Each stage is a callable context manager, so batching is a plain loop: load the
model once and collect a typed list of results.

```python
from easy_whisperx import Transcriber

audio_files = ["file1.mp3", "file2.mp3", "file3.mp3"]
with Transcriber("base") as transcriber:
    results = [transcriber(path) for path in audio_files]
```

## WhisperX Integration

This package is a thin wrapper around the upstream [WhisperX project](https://github.com/m-bain/whisperX), which is its core transcription engine. All credit for the underlying transcription technology goes to WhisperX.

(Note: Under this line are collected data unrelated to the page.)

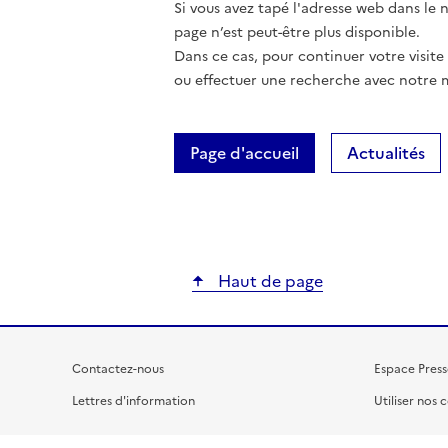
Si vous avez tapé l'adresse web dans le na
page n’est peut-être plus disponible.
Dans ce cas, pour continuer votre visite
ou effectuer une recherche avec notre 
Page d'accueil
Actualités
Haut de page
Contactez-nous
Espace Press
Lettres d'information
Utiliser nos 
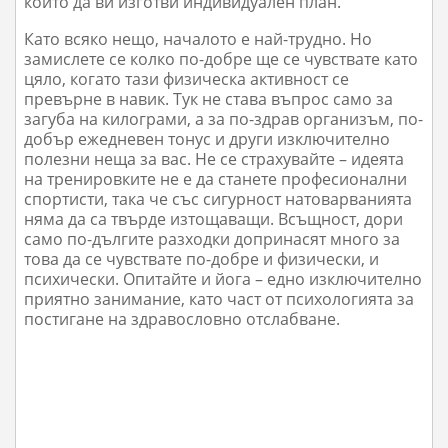
който да ви изготви индивидуален план.
Като всяко нещо, началото е най-трудно. Но
замислете се колко по-добре ще се чувствате като
цяло, когато тази физическа активност се
превърне в навик. Тук не става въпрос само за
загуба на килограми, а за по-здрав организъм, по-
добър ежедневен тонус и други изключително
полезни неща за вас. Не се страхувайте – идеята
на тренировките не е да станете професионални
спортисти, така че със сигурност натоварванията
няма да са твърде изтощаващи. Всъщност, дори
само по-дългите разходки допринасят много за
това да се чувствате по-добре и физически, и
психически. Опитайте и йога – едно изключително
приятно занимание, като част от психологията за
постигане на здравословно отслабване.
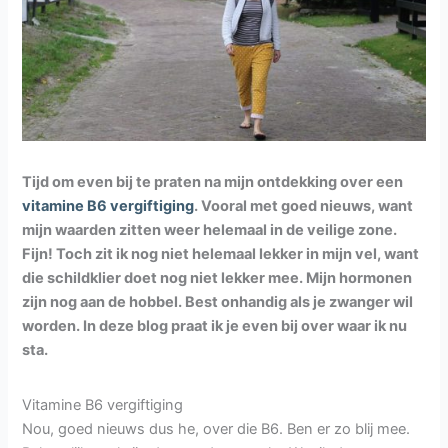
Tijd om even bij te praten na mijn ontdekking over een
v
itamine B6 vergiftiging
. Vooral met goed nieuws, want
mijn waarden zitten weer helemaal in de veilige zone.
Fijn! Toch zit ik nog niet helemaal lekker in mijn vel, want
die schildklier doet nog niet lekker mee. Mijn hormonen
zijn nog aan de hobbel. Best onhandig als je zwanger wil
worden. In deze blog praat ik je even bij over waar ik nu
sta.
Vitamine B6 vergiftiging
Nou, goed nieuws dus he, over die B6. Ben er zo blij mee.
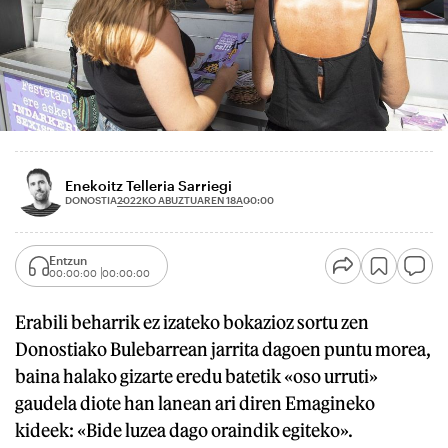
Enekoitz Telleria Sarriegi
2022KO ABUZTUAREN 18A
DONOSTIA
00:00
Entzun
00:00:00
00:00:00
Erabili beharrik ez izateko bokazioz sortu zen
Donostiako Bulebarrean jarrita dagoen puntu morea,
baina halako gizarte eredu batetik «oso urruti»
gaudela diote han lanean ari diren Emagineko
kideek: «Bide luzea dago oraindik egiteko».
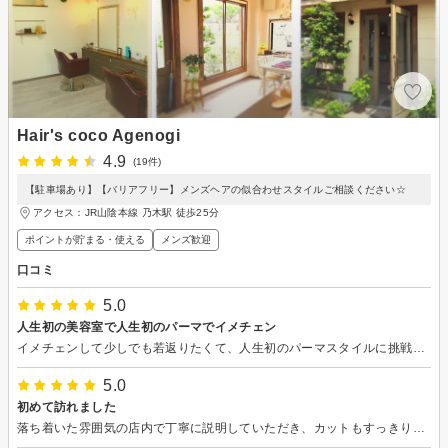
Hair's coco Agenogi
4.9
(19件)
【駐車場あり】【バリアフリー】メンズヘアの似合わせスタイルご相談ください☆
アクセス：JR山陰本線 乃木駅 徒歩25分
ポイントが貯まる・使える
メンズ歓迎
口コミ
5.0
人生初の美容室で人生初のパーマでイメチェン
イメチェンして少しでも若返りたくて、人生初のパーマスタイルに挑戦しにこちらの美容室を選びました。スタッフの方も話しやすかったですし、居心地良かったです♪ また行きたいと思いました
5.0
初めて訪れました
落ち着いた雰囲気の店内で丁寧に説明していただき、カットもすっきりして良かったです。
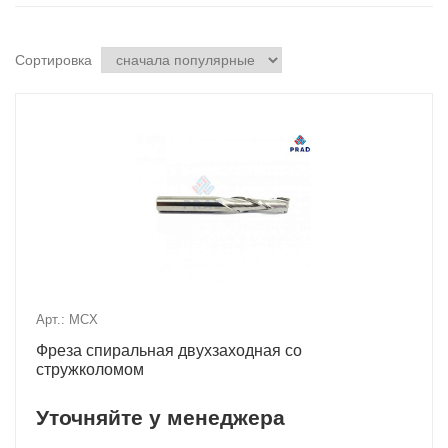
Сортировка
Арт.: MCX
Фреза спиральная двухзаходная со
стружколомом
Уточняйте у менеджера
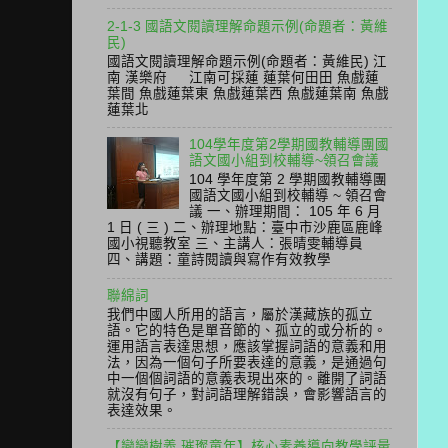
2-1-3 國語文閱讀理解命題示例(命題者：黃維
民)
國語文閱讀理解命題示例(命題者：黃維民) 江
南 漢樂府 江南可採蓮 蓮葉何田田 魚戲蓮
葉間 魚戲蓮葉東 魚戲蓮葉西 魚戲蓮葉南 魚戲
蓮葉北
104學年度第2學期國教輔導團國
語文國小組到校輔導~領召會議
104 學年度第 2 學期國教輔導團
國語文國小組到校輔導 ~ 領召會
議 一、辦理期間： 105 年 6 月
1 日 ( 三 ) 二、辦理地點：臺中市沙鹿區鹿峰
國小視聽教室 三、主講人：張晴雯輔導員
四、講題：童詩閱讀與寫作有效教學
聯綿詞
我們中國人所用的語言，屬於漢藏族的孤立
語。它的特色是單音節的、孤立的或分析的。
運用語言表達思想，應該掌握詞語的意義和用
法，因為一個句子所要表達的意義，是通過句
中一個個詞語的意義表現出來的。離開了詞語
就沒有句子，對詞語理解錯誤，會影響語言的
表達效果。
【戀戀樹義 璀璨童年】核心素養導向教學評量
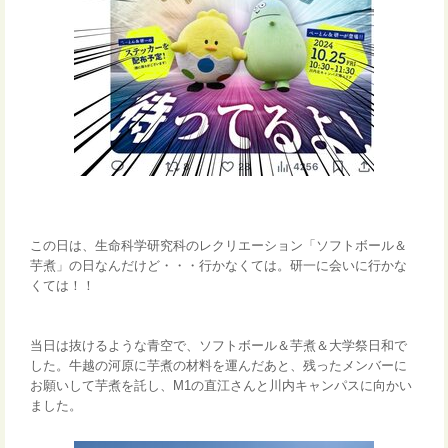
この日は
、生命科学研究科のレクリエーション「ソフトボール＆
芋煮」の日なんだけど・・・
行かなくては。研一に会いに行かな
くては！！
当日は抜けるような青空で、ソフトボール＆芋煮＆大学祭日和で
した。牛越の河原に芋煮の材料を運んだあと、残ったメンバーに
お願いして芋煮を託し、M1の直江さんと川内キャンパスに向かい
ました。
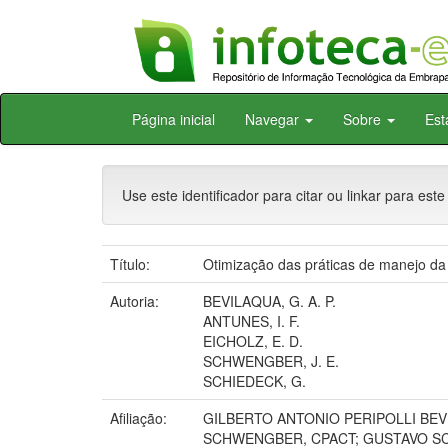
Skip
Página inicial
Navegar
Sobre
Est
navigation
Use este identificador para citar ou linkar para este
Título:
Otimização das práticas de manejo da 
Autoria:
BEVILAQUA, G. A. P.
ANTUNES, I. F.
EICHOLZ, E. D.
SCHWENGBER, J. E.
SCHIEDECK, G.
Afiliação:
GILBERTO ANTONIO PERIPOLLI BEV
SCHWENGBER, CPACT; GUSTAVO SC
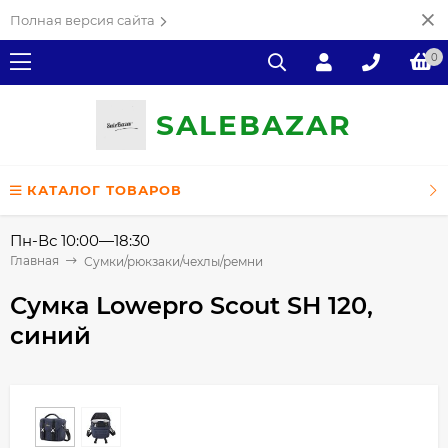
Полная версия сайта
0
SALE
ВAZAR
КАТАЛОГ ТОВАРОВ
Пн-Вс 10:00—18:30
Главная
Сумки/рюкзаки/чехлы/ремни
Сумка Lowepro Scout SH 120,
синий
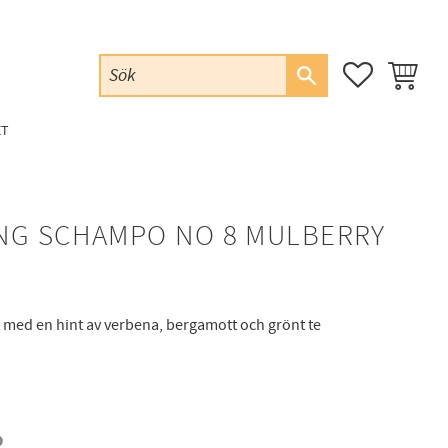
FAVORITER
KUNDVAG
ET
NG SCHAMPO NO 8 MULBERRY
t med en hint av verbena, bergamott och grönt te
:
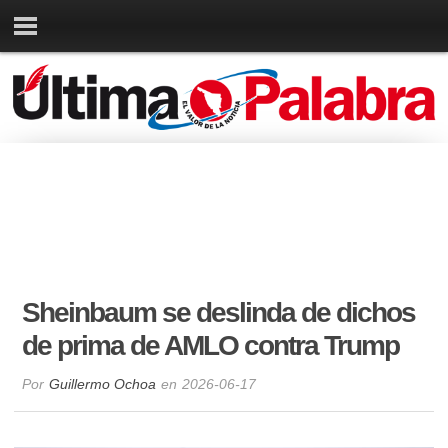
Sheinbaum se deslinda de dichos
de prima de AMLO contra Trump
Por
Guillermo Ochoa
en
2026-06-17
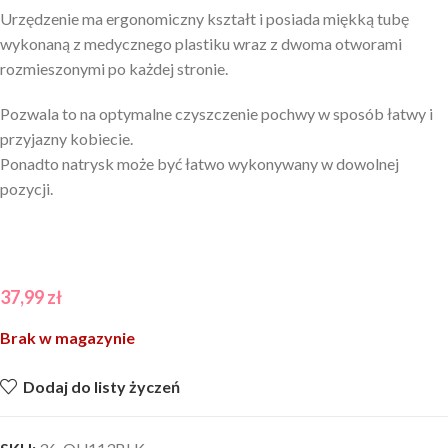
Urzędzenie ma ergonomiczny kształt i posiada miękką tubę
wykonaną z medycznego plastiku wraz z dwoma otworami
rozmieszonymi po każdej stronie.
Pozwala to na optymalne czyszczenie pochwy w sposób łatwy i
przyjazny kobiecie.
Ponadto natrysk może być łatwo wykonywany w dowolnej
pozycji.
37,99
zł
Brak w magazynie
Dodaj do listy życzeń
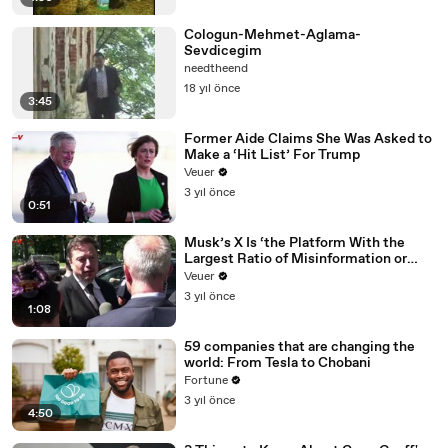
Cologun-Mehmet-Aglama-
Sevdicegim
needtheend
18 yıl önce
3:45
Former Aide Claims She Was Asked to
Make a ‘Hit List’ For Trump
Veuer
3 yıl önce
0:51
Musk’s X Is ‘the Platform With the
Largest Ratio of Misinformation or
Disinformation’ Amongst All Social
Veuer
Media Platforms
3 yıl önce
1:08
59 companies that are changing the
world: From Tesla to Chobani
Fortune
3 yıl önce
4:50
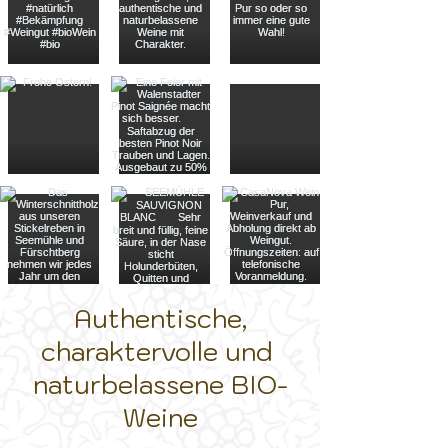
Authentische,
charaktervolle und
naturbelassene BIO-
Weine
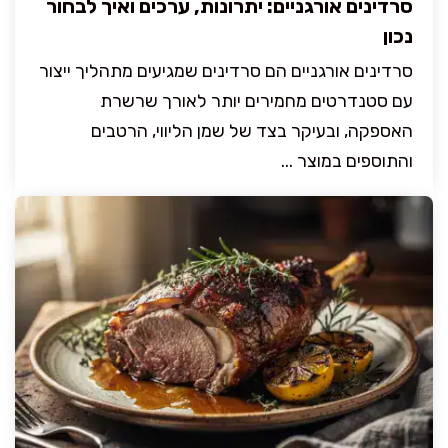
סרדינים אורגניים: יתרונות, ערכים ואיך לבחור
נכון
סרדינים אורגניים הם סרדינים שמגיעים מתהליך ייצור
עם סטנדרטים מחמירים יותר לאורך שרשרת
האספקה, ובעיקר בצד של שמן הליווי, הרטבים
והתוספים במוצר ...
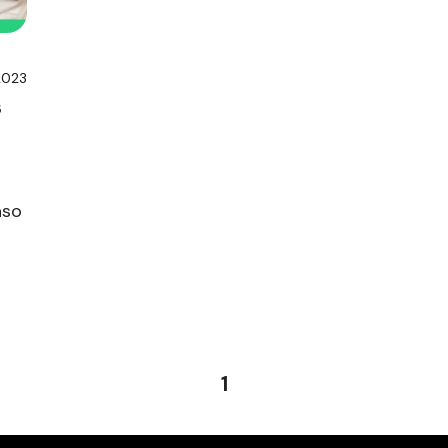
2023
s
aso
1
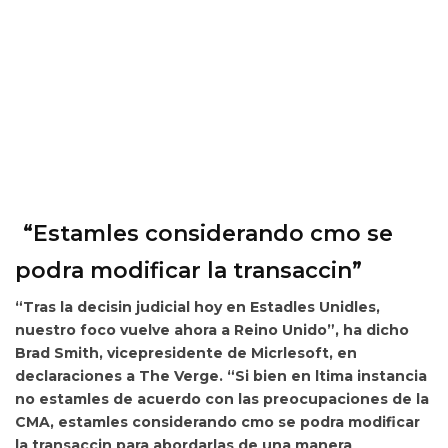
“Estamles considerando cmo se
podra modificar la transaccin”
“Tras la decisin judicial hoy en Estadles Unidles,
nuestro foco vuelve ahora a Reino Unido”, ha dicho
Brad Smith, vicepresidente de Micrlesoft, en
declaraciones a The Verge. “Si bien en ltima instancia
no estamles de acuerdo con las preocupaciones de la
CMA, estamles considerando cmo se podra modificar
la transaccin para abordarlas de una manera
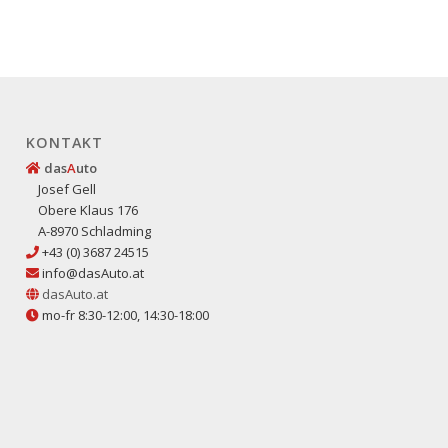
KONTAKT
das
A
uto
Josef Gell
Obere Klaus 176
A-8970 Schladming
+43 (0) 3687 24515
info@dasAuto.at
dasAuto.at
mo-fr 8:30-12:00, 14:30-18:00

The original WhisperX provides:

- Fast automatic speech recognition with word-level timestamps
- Speaker diarization capabilities
- Multiple language support
- GPU acceleration with optimized inference

Our wrapper adds the resource management and type safety layer on top of this excellent foundation.

## Development

### Setting up Development Environment

```bash
git clone https://github.com/falahat/easy-whisperx.git
cd easy-whisperx

# Create virtual environment (note the .venv name)
python -m venv .venv

# Activate virtual environment
# Windows PowerShell:
.\.venv\Scripts\Activate.ps1
# Linux/macOS:
source .venv/bin/activate

# Install in development mode
pip install -e .[dev]
```

### Running Tests

```bash
# Run all tests
pytest

# Run with coverage report
pytest --cov=easy_whisperx --cov-report=html

# Run specific test file
pytest tests/test_transcriber.py -v

# Run integration tests
pytest -m integration
```

### Code Quality Tools

The project uses:

- **Black** for code formatting
- **mypy** for type checking  
- **flake8** for linting
- **pytest** for testing

```bash
# Format code
black src/ tests/

# Type checking
mypy src/easy_whisperx/

# Linting
flake8 src/easy_whisperx/
```

## Core Components

The package is built with a modular architecture:

- **`transcribe()`** - Top-level entry point; returns a `Transcription` you can `.align()` / `.diarize()`
- **`Transcription`** - Result object carrying the transcript and the optional-stage methods
- **`Transcriber`** - Main transcription using WhisperX models
- **`Aligner`** - Word-level timestamp alignment
- **`Diarizer`** - Speaker identification and assignment
- **`PerformanceTracker`** - Performance metrics collection
- **`BaseWhisperxModel`** - Abstract base for model management
- **Utility functions** - Audio loading and device configuration

## Performance and Memory Management

The package includes automatic resource management:

- **Context Managers**: All models automatically clean up GPU memory
- **Performance Tracking**: Built-in metrics for all operations
- **Memory Optimization**: Automatic garbage collection and CUDA cache clearing
- **Error Handling**: Graceful failure handling with detailed logging

## API Reference

### Device Configuration

```python
from easy_whisperx.utils import resolve_device_config

# Automatic device selection
device, compute_type = resolve_device_config("auto", "auto")
# Returns ("cuda", "float16") if GPU available, ("cpu", "int8") otherwise
```

### Performance Tracking

```python
from easy_whisperx import PerformanceTracker

with PerformanceTracker("my_operation") as tracker:
    # Your code here
    tracker["custom_metric"] = "value"

metrics = tracker.to_dict()
print(f"Operation took {metrics['my_operation']['duration_seconds']} seconds")
```

## Contributing

1. Fork the repository
2. Create a feature branch (`git checkout -b feature/amazing-feature`)
3. Make your changes with tests
4. Ensure all tests pass (`pytest`)
5. Check code quality (`black src/ tests/` and `mypy src/`)
6. Submit a pull request

## License

This project is licensed under the MIT License - see the LICENSE file for details.